NFL Spread Betting Explained
The point spread levels the playing field, making betting on either the favorite or the underdog equally attractive. Either the favorite has to win by the margin listed, or the underdog has a buffer to lose the game by that margin, or win it outright.
How does the point spread work?
In the example below, the Packers are the favorite. The minus sign always denotes the favorite, and the plus sign denotes the underdog. For the Packers to cover 6.5 points, they have to win by seven or more. So in this example, if you bet on the Packers, they need to win by at least seven points to cover the spread.
Chicago Bears +6.5 (-110)
Green Bay Packers -6.5 (-110)
However, if you bet the Bears, they can lose by six, five, four, three, two or one point, or win the game outright, and you win your bet.
Your payout is determined by the moneyline odds attached to the point spread. A negative number (such as -110) shows how much money you must wager to win $100, while a positive number (like +110) shows how much money you will win on a $100 wager.

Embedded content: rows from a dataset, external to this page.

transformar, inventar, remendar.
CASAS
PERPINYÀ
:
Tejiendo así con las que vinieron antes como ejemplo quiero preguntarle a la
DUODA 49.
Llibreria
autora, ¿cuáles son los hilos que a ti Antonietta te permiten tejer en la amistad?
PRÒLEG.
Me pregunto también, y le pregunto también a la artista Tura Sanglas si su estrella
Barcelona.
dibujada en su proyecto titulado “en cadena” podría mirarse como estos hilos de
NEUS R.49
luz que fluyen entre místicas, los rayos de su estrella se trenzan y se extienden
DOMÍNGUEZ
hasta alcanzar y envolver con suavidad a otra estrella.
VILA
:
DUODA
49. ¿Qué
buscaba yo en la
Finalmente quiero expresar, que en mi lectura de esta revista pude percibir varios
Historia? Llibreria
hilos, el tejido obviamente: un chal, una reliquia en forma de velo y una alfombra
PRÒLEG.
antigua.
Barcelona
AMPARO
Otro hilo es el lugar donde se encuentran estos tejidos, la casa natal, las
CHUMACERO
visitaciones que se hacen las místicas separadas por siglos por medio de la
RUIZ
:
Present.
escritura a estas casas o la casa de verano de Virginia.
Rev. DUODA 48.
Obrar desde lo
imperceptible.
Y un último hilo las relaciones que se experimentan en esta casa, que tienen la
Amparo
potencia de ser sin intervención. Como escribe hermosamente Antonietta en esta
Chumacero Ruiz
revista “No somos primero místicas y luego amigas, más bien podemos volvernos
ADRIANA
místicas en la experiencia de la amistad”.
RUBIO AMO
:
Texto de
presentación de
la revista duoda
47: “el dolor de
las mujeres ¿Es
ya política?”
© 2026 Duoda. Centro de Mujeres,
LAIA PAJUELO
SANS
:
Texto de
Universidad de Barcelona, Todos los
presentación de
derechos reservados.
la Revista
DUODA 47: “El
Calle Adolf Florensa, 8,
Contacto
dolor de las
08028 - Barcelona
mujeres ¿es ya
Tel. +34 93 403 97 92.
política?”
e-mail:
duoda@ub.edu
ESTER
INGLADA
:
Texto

Typically, the odds given on the spread are -110 unless otherwise noted. If one side is receiving a lot of action, oddsmakers may adjust the lines accordingly in an effort to balance the action.
What’s a push?
Sometimes oddsmakers will set the line on an even number like 3, 6 or even 10. In cases like these, if the favored team wins by the exact amount set for the spread, the bet would be considered a push and your risk amount would be returned. For example, if the San Francisco 49ers were 7-point favorites and they won by a touchdown (seven points), any wager on the 49ers at -7 would result in a push.